The vertebrate rab3A and rab3C molecules associate specifically with synaptic vesicles (Fischer von Mollard et al., 1990, 1994a). Similarly, C. elegans RAB-3 colocalized with synaptic vesicles. First, RAB-3 immunoreactivity colocalized with the synaptic vesicle protein synaptotagmin (see Fig. 2). Second, when synaptic vesicles were mislocalized, RAB-3 immunoreactivity similarly was mislocalized. Specifically, in unc-104 mutants, synaptic vesicles accumulated to high levels in neuronal cell bodies and so did RAB-3 immunoreactivity (Fig. 3). unc-104 encodes a kinesin-like molecule that is required for the transport of synaptic vesicles from cell bodies to synapses in C. elegans (Hall and Hedgecock, 1991).

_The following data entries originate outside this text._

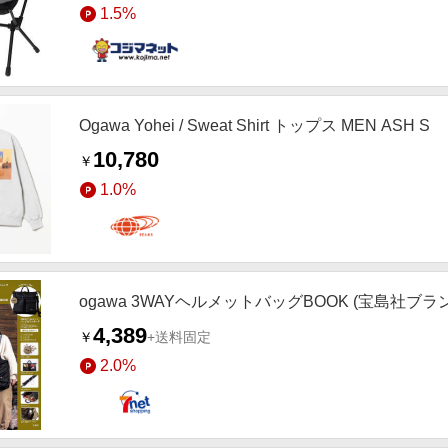
1.5%
Ogawa Yohei / Sweat Shirt トップス MEN ASH S
10,780
￥
1.0%
ogawa 3WAYヘルメットバッグBOOK (宝島社ブラ
4,389
￥
+送料固定
2.0%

Vertebrate homologs of unc-104 similarly are required for transport of synaptic vesicles proteins, but not other neuronal components (Okada et al., 1995). The synaptic vesicle protein synaptotagmin (Nonet et al., 1993) also accumulates in cell bodies in unc-104 mutants, but the plasma membrane protein syntaxin remains in processes (M. L. Nonet, unpublished data). We concluded that the C. elegans RAB-3 molecule is vesicle-associated, as has been demonstrated biochemically for vertebrate rab3 proteins.
Fig. 3. Mislocalization of RAB-3 in unc-104 mutants. Whole unc-104(e1265) nematodes were fixed and stained with anti-RAB-3 primary antibodies and visualized with FITC-conjugated secondary antibodies. The anterior of the animal is to the left. A, Oblique lateral view of a young adult hermaphrodite showing RAB-3 immunoreactivity localized to neuronal cell bodies in the ventral nerve cord (arrow). B, DAPI staining of nuclei of the animal shown in A. A row of neuronal nuclei located in the ventral nerve cord is visible (arrow).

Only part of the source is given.